Merck and Pfizer Announce Investigational Ertugliflozin Met Primary Endpoint of A1C Reduction When Added to Sitagliptin and Metformin in People with Type 2 Diabetes


September 15, 2016 7:31 am ET

New Phase 3 Data Presented at the European Association for the Study of Diabetes Annual Meeting – Study Achieved Primary and All Key Secondary Endpoints

KENILWORTH, N.J., and NEW YORK, N.Y. — Merck (NYSE: MRK), known as MSD outside the United States and Canada, in partnership with Pfizer Inc. (NYSE: PFE) today announced that a Phase 3 study (VERTIS SITA2) of ertugliflozin, an investigational oral SGLT2 inhibitor for the treatment of patients with type 2 diabetes, met its primary endpoint. Both 5 mg and 15 mg daily doses of ertugliflozin showed significantly greater reductions in A1C* of 0.69 percent and 0.76 percent, respectively, compared with placebo (p<0.001, for both comparisons), when added to patients on a background of sitagliptin (100 mg/day) and stable metformin (≥1500 mg/day). These study results were presented for the first time during an oral session today at the 52nd Annual Meeting of the European Association for the Study of Diabetes (EASD) in Munich, Germany.

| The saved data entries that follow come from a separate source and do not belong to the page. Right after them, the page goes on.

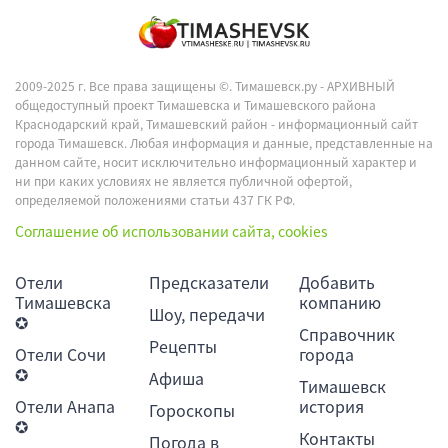
2009-2025 г. Все права защищены ©.
Тимашевск.ру - АРХИВНЫЙ
общедоступный проект Тимашевска и Тимашевского района
Краснодарский край, Тимашевский район - информационный сайт
города Тимашевск. Любая информация и данные, представленные на
данном сайте, носит исключительно информационный характер и
ни при каких условиях не является публичной офертой,
определяемой положениями статьи 437 ГК РФ.
Соглашение об использовании сайта, cookies
Отели
Предсказатели
Добавить
Тимашевска
компанию
Шоу, передачи
✪
Справочник
Рецепты
Отели Сочи
города
✪
Афиша
Тимашевск
Отели Анапа
история
Гороскопы
✪
Контакты
Погода в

Merck and Pfizer plan to submit New Drug Applications to the U.S. Food and Drug Administration for ertugliflozin and two fixed-dose combinations (ertugliflozin plus JANUVIA® (sitagliptin) and ertugliflozin plus metformin) by the end of 2016, with additional regulatory submissions outside of the U.S. to follow in 2017.

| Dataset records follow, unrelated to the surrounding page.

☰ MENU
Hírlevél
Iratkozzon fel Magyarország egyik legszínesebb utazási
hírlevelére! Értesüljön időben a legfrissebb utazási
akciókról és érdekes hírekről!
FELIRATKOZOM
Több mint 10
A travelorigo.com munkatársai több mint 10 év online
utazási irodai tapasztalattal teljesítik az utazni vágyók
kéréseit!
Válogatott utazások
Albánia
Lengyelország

“It is encouraging to see further data from the VERTIS clinical development program in support of combining ertugliflozin, an SGLT2 inhibitor, with the DPP-4 inhibitor sitagliptin, which was first approved 10 years ago,” said Peter Stein, M.D., vice president, late stage development, diabetes and endocrinology, Merck.

In this double-blind, randomized, placebo-controlled study, 463 patients with type 2 diabetes and a baseline A1C of 7.0 – 10.5 percent were randomized to receive ertugliflozin 5 mg, ertugliflozin 15 mg, or placebo in a 1:1:1 ratio. In addition to meeting the primary endpoint of reducing A1C at 26 weeks, ertugliflozin also met the following key secondary endpoints in the study:

  • A greater proportion of patients taking ertugliflozin 5 mg and 15 mg achieved the A1C treatment goal of less than 7.0 percent (32.1 percent and 39.9 percent, respectively) compared with the placebo group (17.0 percent) (p<0.001, for both comparisons based on adjusted odds ratios);

  • Placebo-adjusted mean reduction in body weight of 4.4 lbs (2.0 kg) for the 5 mg dose and 3.7 lbs (1.7 kg) for the 15 mg dose (p<0.001, for both comparisons);

  • Placebo-adjusted mean reductions in fasting plasma glucose (FPG) of 25.1 mg/dl (1.4 mmol/L) for the 5 mg dose and 31.3 mg/dl (1.7 mmol/L) for the 15 mg dose (p<0.001, for both comparisons);

  • Placebo-adjusted mean reductions in systolic blood pressure of 2.9 mmHg (5 mg, p=0.019) and 3.9 mmHg (15 mg, p=0.002).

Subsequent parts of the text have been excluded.